#### EXTRACTED DATA
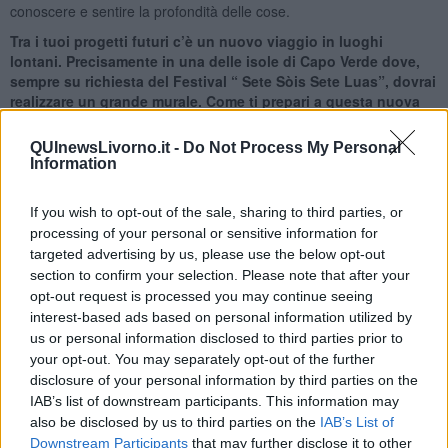
conoscere e sentire la profondità delle cose.
Tra i tuoi progetti futuri c’è un nuovo viaggio in luoghi
lontani. Precisamente in una delle isole di Capo Verde dove,
sempre su richiesta del Festival “ Sete Sòis Sete Luas”, dovrai
realizzare un grande murale. Come ti prepari a questa nuova
avventura ?
QUInewsLivorno.it -
Do Not Process My Personal
La cosa che mi affascina è quella di realizzare una grande opera
Information
per uno spazio pubblico. Ho già realizzato grandi murali sopratutto
in Italia: in Abruzzo, in Sardegna e in Toscana a Collodi. Non sono
un grande esperto della tecnica dell’affresco e questa lavoro a
If you wish to opt-out of the sale, sharing to third parties, or
Capo Verde mi offre l’occasione per sperimentare nuove tecniche e
processing of your personal or sensitive information for
soggetti. Forse ripeterò, sviluppandola in grandi dimensioni, l’idea
targeted advertising by us, please use the below opt-out
che alla base dei miei dipinti presentati a Barga. Chiederò a dei
section to confirm your selection. Please note that after your
ragazzi dell’isola di posare per un mio dipinto e poi d’intervenire
opt-out request is processed you may continue seeing
successivamente, con un proprio lavoro, nello spazio da me
interest-based ads based on personal information utilized by
dipinto, ma che lascio a disposizione per loro. L’idea è quella di
us or personal information disclosed to third parties prior to
costruire un’opera ed un lavoro insieme, con più voci e segni che
your opt-out. You may separately opt-out of the further
s’incontrano sulla parete del murale. Forse poi quando arriverò
disclosure of your personal information by third parties on the
sull’isola cambierò idea, perché l’arte è sempre imprevedibile ed è
IAB’s list of downstream participants. This information may
sempre pronta ad ascoltare nuove voci e suggestioni che arrivano
also be disclosed by us to third parties on the
IAB’s List of
all’improvviso, in un modo a volte misterioso. E’ qui la forza e la
Downstream Participants
that may further disclose it to other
########
▶ _THE TASK_
Filter the listing by the string "spazio"; copy each matching line.

▶ _WRITTEN ANSWER_
per uno spazio pubblico. Ho già realizzato grandi murali sopratutto
successivamente, con un proprio lavoro, nello spazio da me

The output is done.